Reeves insisted at a packed private meeting with Labour MPs and peers that her “difficult decision” would help repair the public finances and create the conditions for investment and growth.
“We stand, we lead and we govern together,” she said, as she tried to limit a Labour rebellion when MPs vote on Tuesday in the House of Commons on her plan to scale back winter fuel payments to pensioners.
But one former Labour cabinet minister reflected the scale of the unhappiness in the party when he compared Reeves’s plan to former Tory chancellor George Osborne’s tax on hot food. “This is mad — this is Labour’s pasty tax,” said the ex-minister.
Most of Labour’s 404 MPs will support Reeves’s policy — many through gritted teeth — while the rebellion is largely expected to be expressed by parliamentarians abstaining rather than voting against the government.
Between 15 and 30 abstentions are anticipated, with recalcitrant MPs given permission to skip the Commons. Only a handful of MPs are expected to vote against the plan.
“The whips are taking a fairly relaxed view on abstentions,” said one senior Labour MP, referring to the government’s parliamentary enforcers. “But they will come down very hard on anyone who votes against.”
Reeves told Monday’s meeting, which was so packed that some MPs and peers had to sit in an overspill room, that economic stability would spawn growth, adding: “With growth comes stability.”
Downing Street said there were no proposals for new measures to mitigate the impact of Reeves’s policy to means-test winter fuel payments, which are currently universal.
The policy impacts especially hard on people on low incomes but who are not eligible for pension credit.

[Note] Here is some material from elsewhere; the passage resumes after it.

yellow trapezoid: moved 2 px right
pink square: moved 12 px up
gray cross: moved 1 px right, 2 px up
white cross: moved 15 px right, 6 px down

Winter fuel payments are worth up to £300 a year depending on individual circumstances.
Number 10 said ministers were focused on ensuring poorer pensioners claimed pension credit, with estimates that up to 880,000 people who were entitled to the welfare benefit were not taking it up.
It added there had been 38,500 applications for pension credit in the five weeks since Reeves announced her policy in July, compared with 17,900 in the previous five weeks.

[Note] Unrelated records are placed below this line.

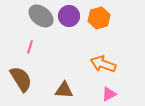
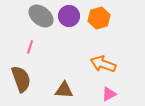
brown semicircle: rotated 12 degrees clockwise
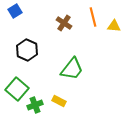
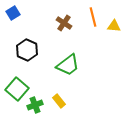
blue square: moved 2 px left, 2 px down
green trapezoid: moved 4 px left, 4 px up; rotated 15 degrees clockwise
yellow rectangle: rotated 24 degrees clockwise
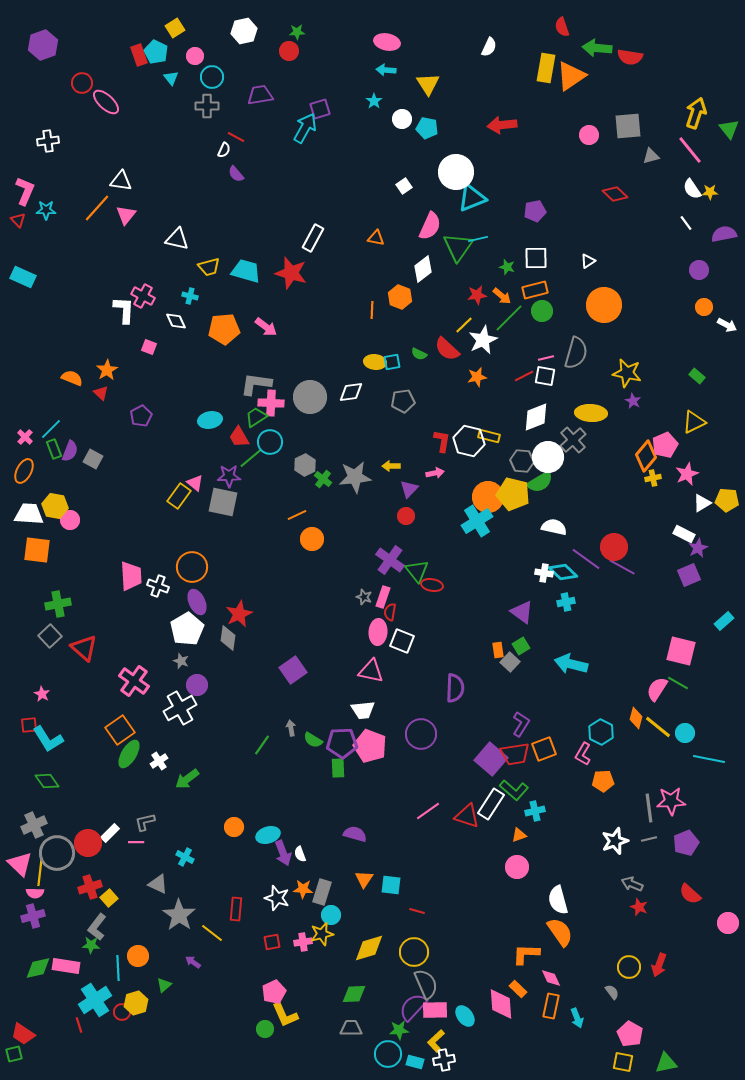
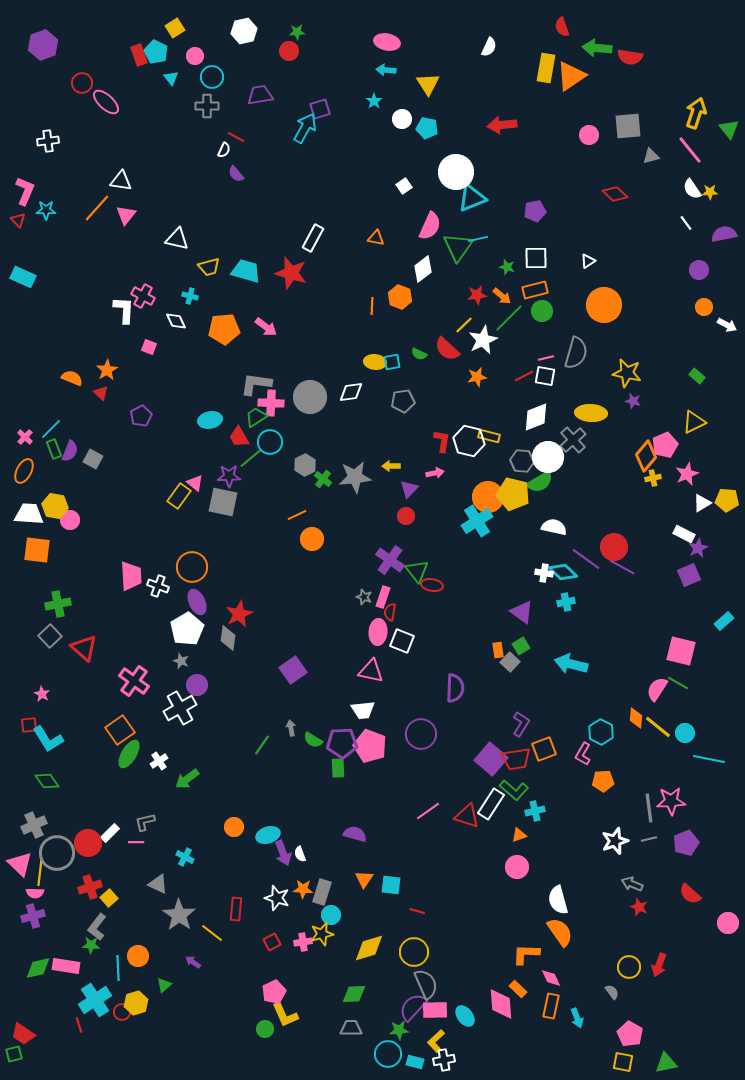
orange line at (372, 310): moved 4 px up
purple star at (633, 401): rotated 14 degrees counterclockwise
orange diamond at (636, 718): rotated 10 degrees counterclockwise
red trapezoid at (515, 754): moved 1 px right, 5 px down
red square at (272, 942): rotated 18 degrees counterclockwise
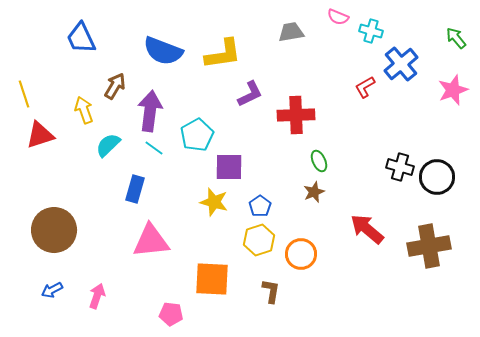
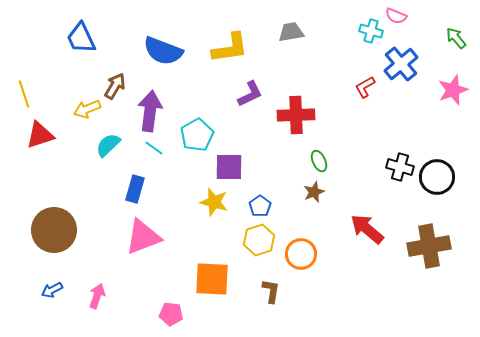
pink semicircle: moved 58 px right, 1 px up
yellow L-shape: moved 7 px right, 6 px up
yellow arrow: moved 3 px right, 1 px up; rotated 92 degrees counterclockwise
pink triangle: moved 8 px left, 4 px up; rotated 15 degrees counterclockwise
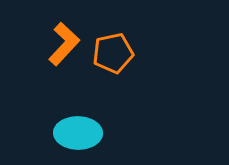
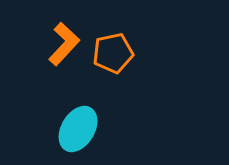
cyan ellipse: moved 4 px up; rotated 60 degrees counterclockwise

One Labour MP said they were surprised by the level of support for Reeves and the government during Monday’s meeting, with several backbenchers having spoken up in support of the chancellor’s policy and of maintaining party unity.
A few MPs had suggested trying to adapt the means-testing mechanism to ensure poorer pensioners that do not receive welfare benefits did not suffer.
Josh Simons, the former head of the Labour Together think-tank and a new MP, said he supported Reeves’s plan.
But 17 Labour MPs have signed a parliamentary early day motion calling for Reeves’s plan to be delayed, arguing it has not undergone a proper impact assessment.
Downing Street said there was no dissent among ministers about the policy at a meeting of the cabinet on Monday, nor any discussion of any retreat on the plan.
The tensions at Westminster came as Prime Minister Sir Keir Starmer prepares to address the Trades Union Congress on Tuesday in Brighton.
Sharon Graham, leader of Unite the Union, said Starmer had made an “error” by overseeing the removal of winter fuel payments to all but the poorest pensioners.
“They should change their decision,” Graham told the BBC. “And he needs to be big enough and brave enough to say ‘Look I’ve made an error here’. People make errors. Leadership is about choices, and knowing when you’ve done something wrong.”
She led a TUC motion calling on the organisation to campaign for looser fiscal rules and higher wealth taxes, saying Labour did not need to “pit pensioners against workers” as it “can and must make different choices”.
Reeves has signalled that taxes on wealth will rise in her October Budget.
Mick Lynch, general secretary of the RMT transport workers’ union, said Reeves needed to correct the “mistake” Labour had made by retaining the previous government’s fiscal rules, to avoid “getting off on the wrong foot in her first Budget by appearing to be the Grinch”.